(Beginning of Provided data)

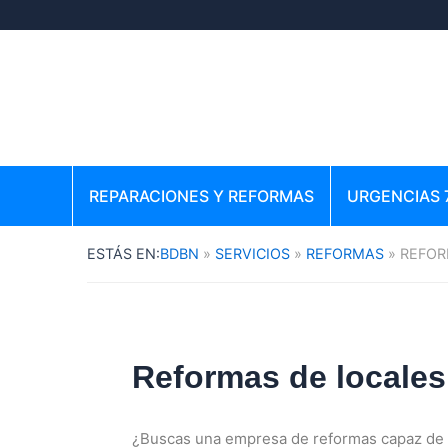
Ir
al
contenido
REPARACIONES Y REFORMAS
URGENCIAS 
BDBN
SERVICIOS
REFORMAS
REFOR
Reformas de locales
¿Buscas una empresa de reformas capaz de 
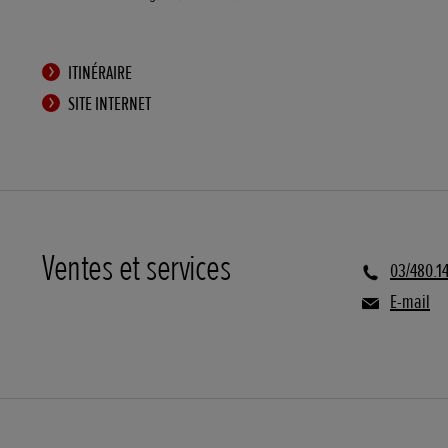
ITINÉRAIRE
SITE INTERNET
Ventes et services
03/480.1
E-mail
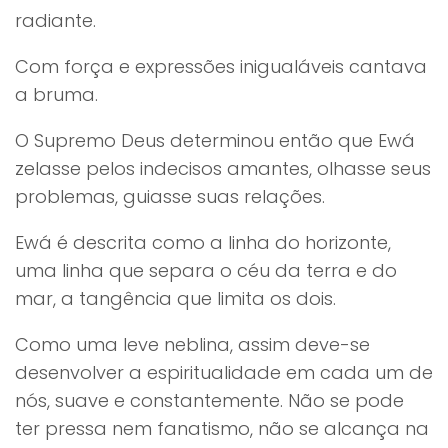
radiante.
Com força e expressões inigualáveis cantava
a bruma.
O Supremo Deus determinou então que Ewá
zelasse pelos indecisos amantes, olhasse seus
problemas, guiasse suas relações.
Ewá é descrita como a linha do horizonte,
uma linha que separa o céu da terra e do
mar, a tangência que limita os dois.
Como uma leve neblina, assim deve-se
desenvolver a espiritualidade em cada um de
nós, suave e constantemente. Não se pode
ter pressa nem fanatismo, não se alcança na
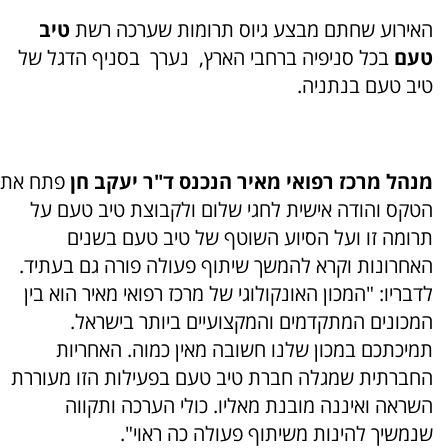
האירוע שחתם מבצע גיוס תרומות שערכה רשת
טיב
טעם
בכל סניפיה ברחבי הארץ, נערך בסניף הדגל של
טיב טעם בנתניה.
מנהל מרכז רפואי מאיר הנכנס ד"ר יעקב חן
פתח את
הטקס והודה אישית לחגי שלום ולקבוצת טיב טעם על
תרומה זו ועל הסיוע השוטף של טיב טעם בשנים
האחרונות וקרא להמשך שיתוף פעולה פורה גם בעתיד.
לדבריו: "המכון האונקולוגי של מרכז רפואי מאיר הוא בין
המכונים המתקדמים והמקצועיים ביותר בישראל.
תמיכתכם במכון שלנו חשובה מאין כמוה. האחריות
החברתית שמגלה חברת טיב טעם בפעילות הזו מעוררת
השראה ואיננה מובנת מאליו. כולי הערכה ותקווה
שנמשיך להינות משיתוף פעולה כה ראוי".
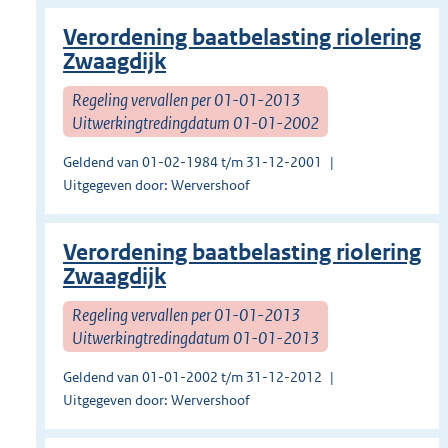
Verordening baatbelasting riolering
Zwaagdijk
Regeling vervallen per 01-01-2013
Uitwerkingtredingdatum 01-01-2002
Geldend van 01-02-1984 t/m 31-12-2001
Uitgegeven door: Wervershoof
Verordening baatbelasting riolering
Zwaagdijk
Regeling vervallen per 01-01-2013
Uitwerkingtredingdatum 01-01-2013
Geldend van 01-01-2002 t/m 31-12-2012
Uitgegeven door: Wervershoof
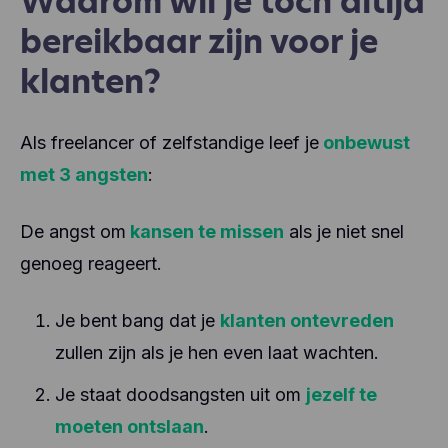
Waarom wil je toch altijd
bereikbaar zijn voor je
klanten?
Als freelancer of zelfstandige leef je
onbewust
met 3 angsten
:
De angst om
kansen te missen
als je niet snel
genoeg reageert.
Je bent bang dat je
klanten ontevreden
zullen zijn als je hen even laat wachten.
Je staat doodsangsten uit om
jezelf te
moeten ontslaan
.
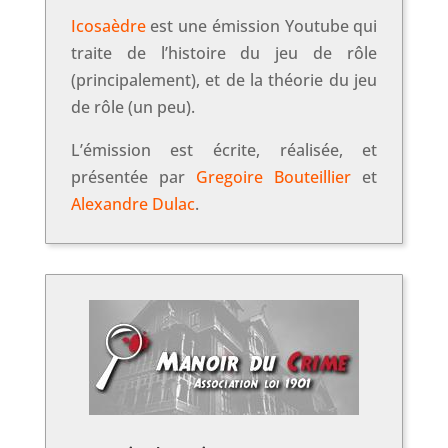
Icosaèdre
est une émission Youtube qui
traite de l’histoire du jeu de rôle
(principalement), et de la théorie du jeu
de rôle (un peu).
L’émission est écrite, réalisée, et
présentée par
Gregoire Bouteillier
et
Alexandre Dulac
.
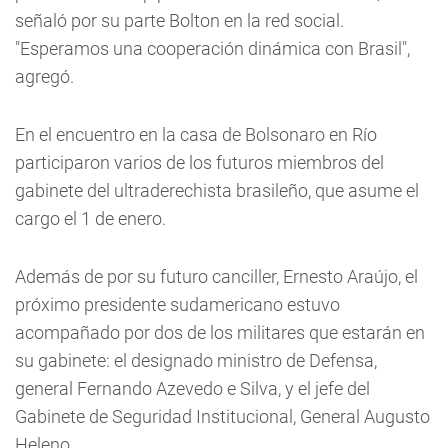
señaló por su parte Bolton en la red social.
"Esperamos una cooperación dinámica con Brasil",
agregó.
En el encuentro en la casa de Bolsonaro en Río
participaron varios de los futuros miembros del
gabinete del ultraderechista brasileño, que asume el
cargo el 1 de enero.
Además de por su futuro canciller, Ernesto Araújo, el
próximo presidente sudamericano estuvo
acompañado por dos de los militares que estarán en
su gabinete: el designado ministro de Defensa,
general Fernando Azevedo e Silva, y el jefe del
Gabinete de Seguridad Institucional, General Augusto
Heleno.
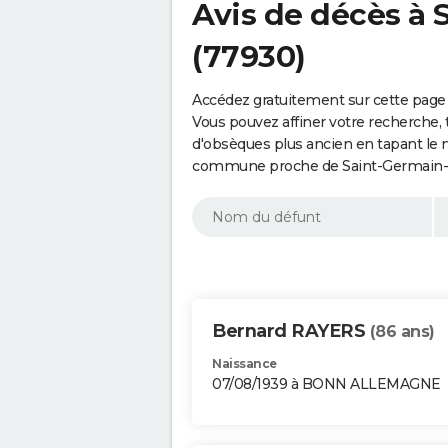
Avis de décès à 
(77930)
Accédez gratuitement sur cette page 
Vous pouvez affiner votre recherche, 
d'obsèques plus ancien en tapant le 
commune proche de Saint-Germain-su
Bernard RAYERS
(86 ans)
Naissance
07/08/1939 à BONN ALLEMAGNE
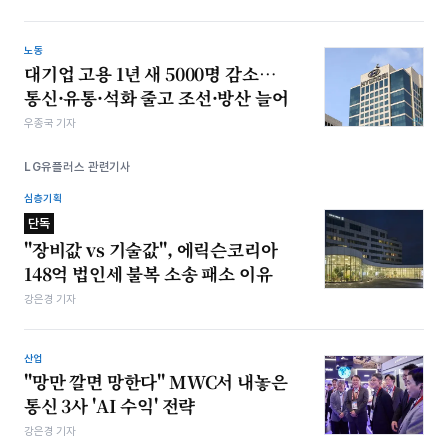
노동
대기업 고용 1년 새 5000명 감소…
통신·유통·석화 줄고 조선·방산 늘어
우종국 기자
LG유플러스 관련기사
심층기획
단독
"장비값 vs 기술값", 에릭슨코리아
148억 법인세 불복 소송 패소 이유
강은경 기자
산업
"망만 깔면 망한다" MWC서 내놓은
통신 3사 'AI 수익' 전략
강은경 기자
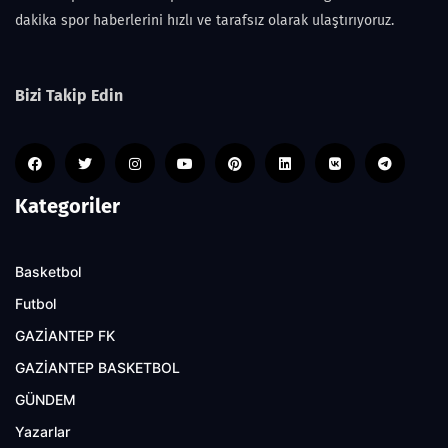
dakika spor haberlerini hızlı ve tarafsız olarak ulaştırıyoruz.
Bizi Takip Edin
Kategoriler
Basketbol
Futbol
GAZİANTEP FK
GAZİANTEP BASKETBOL
GÜNDEM
Yazarlar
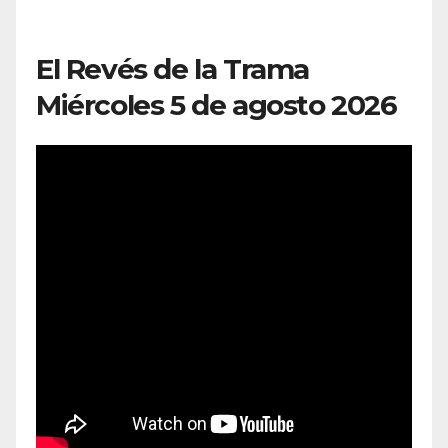
El Revés de la Trama
Miércoles 5 de agosto 2026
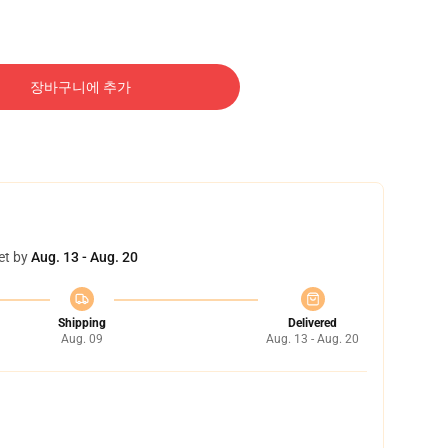
장바구니에 추가
et by
Aug. 13 - Aug. 20
Shipping
Delivered
Aug. 09
Aug. 13 - Aug. 20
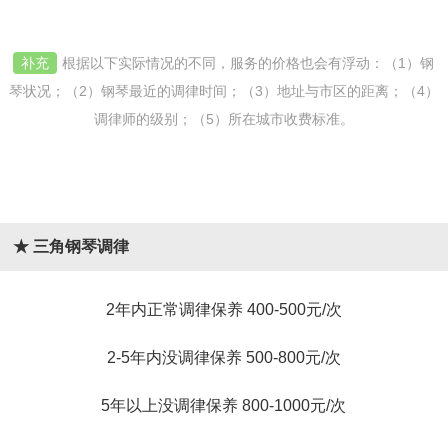
补充
根据以下实际情况的不同，服务的价格也会有浮动：（1）钢
琴状况；（2）钢琴最近的调律时间；（3）地址与市区的距离；（4）
调律师的级别；（5）所在城市收费标准。
★ 三角钢琴调律
2年内正常调律保养 400-500元/次
2-5年内没调律保养 500-800元/次
5年以上没调律保养 800-1000元/次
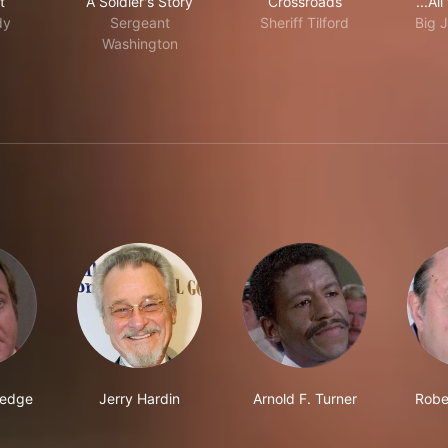
t
A Soldier's Story
Crossroads
...Al
dy
Sergeant
Sheriff Tilford
Big 
Washington
redge
Jerry Hardin
Arnold F. Turner
Robe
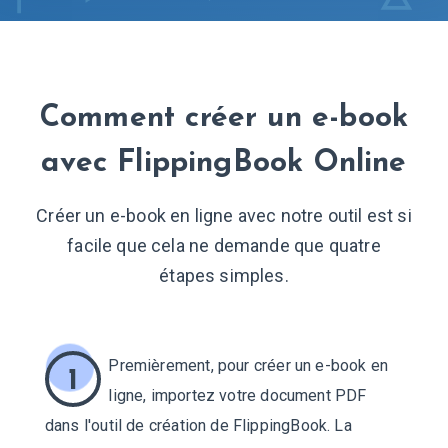
Comment créer un e-book
avec FlippingBook Online
Créer un e-book en ligne avec notre outil est si
facile que cela ne demande que quatre
étapes simples.
Premièrement, pour créer un e-book en
1
ligne, importez votre document PDF
dans l'outil de création de FlippingBook. La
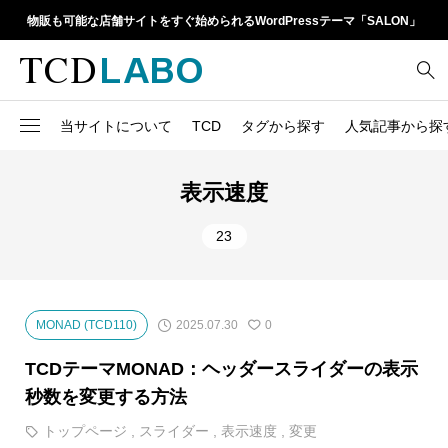
物販も可能な店舗サイトをすぐ始められるWordPressテーマ「SALON」
当サイトについて
TCD
タグから探す
人気記事から探
TCD LABOとは
WordPressテーマ比較
13
1カラム
retinaディスプレイ
表示速度
TCDテーマ一覧
人気ランキング
20
Google Map
SEO
23
6
Gutenberg
SNS
ファイルの編集方法
アップデート情報
14
h1
SNSアイコン
よくあるご質問
2025.07.30
MONAD (TCD110)
0
TCDクラシックエディタ
17
iframe
ラグイン
TCDテーマMONAD：ヘッダースライダーの表示
21
meta description
Webフォント
秒数を変更する方法
39
meta title
トップページ
,
スライダー
,
表示速度
,
変更
Welcart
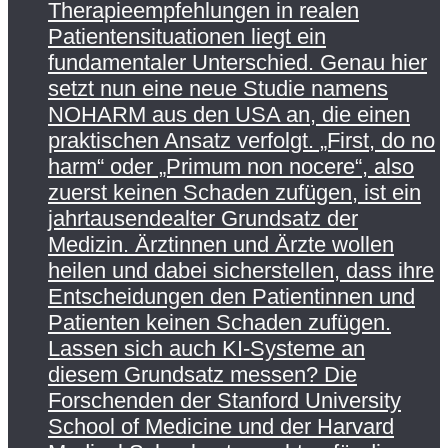
Therapieempfehlungen in realen
Patientensituationen liegt ein
fundamentaler Unterschied. Genau hier
setzt nun eine neue Studie namens
NOHARM aus den USA an, die einen
praktischen Ansatz verfolgt. „First, do no
harm“ oder „Primum non nocere“, also
zuerst keinen Schaden zufügen, ist ein
jahrtausendealter Grundsatz der
Medizin. Ärztinnen und Ärzte wollen
heilen und dabei sicherstellen, dass ihre
Entscheidungen den Patientinnen und
Patienten keinen Schaden zufügen.
Lassen sich auch KI-Systeme an
diesem Grundsatz messen? Die
Forschenden der Stanford University
School of Medicine und der Harvard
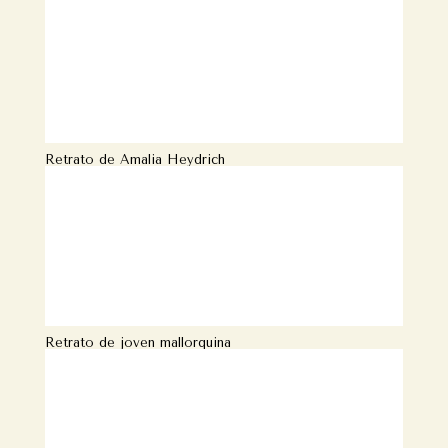
Retrato de Amalia Heydrich
Retrato de joven mallorquina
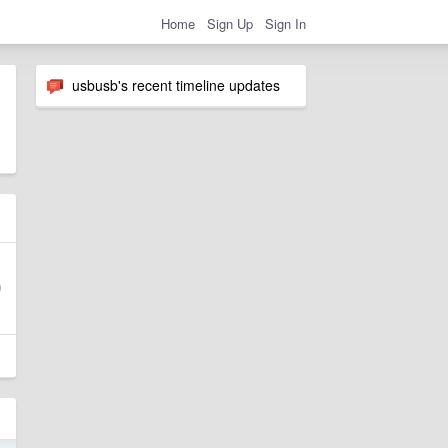
Home
Sign Up
Sign In
usbusb's recent timeline updates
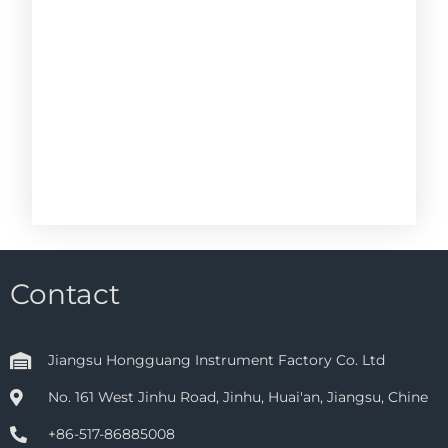
Contact
Jiangsu Hongguang Instrument Factory Co. Ltd
No. 161 West Jinhu Road, Jinhu, Huai'an, Jiangsu, Chine
+86-517-86885008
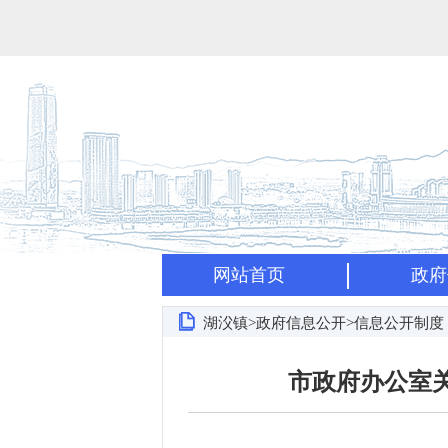
网站首页
政府
湖㳇镇>政府信息公开>信息公开制度
市政府办公室关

(End of Provided data)

◆ Exercise objective: Where a line in the records above contains the string "linha", return that line.

◆ Expected answer:
Ewá é descrita como a linha do horizonte,
uma linha que separa o céu da terra e do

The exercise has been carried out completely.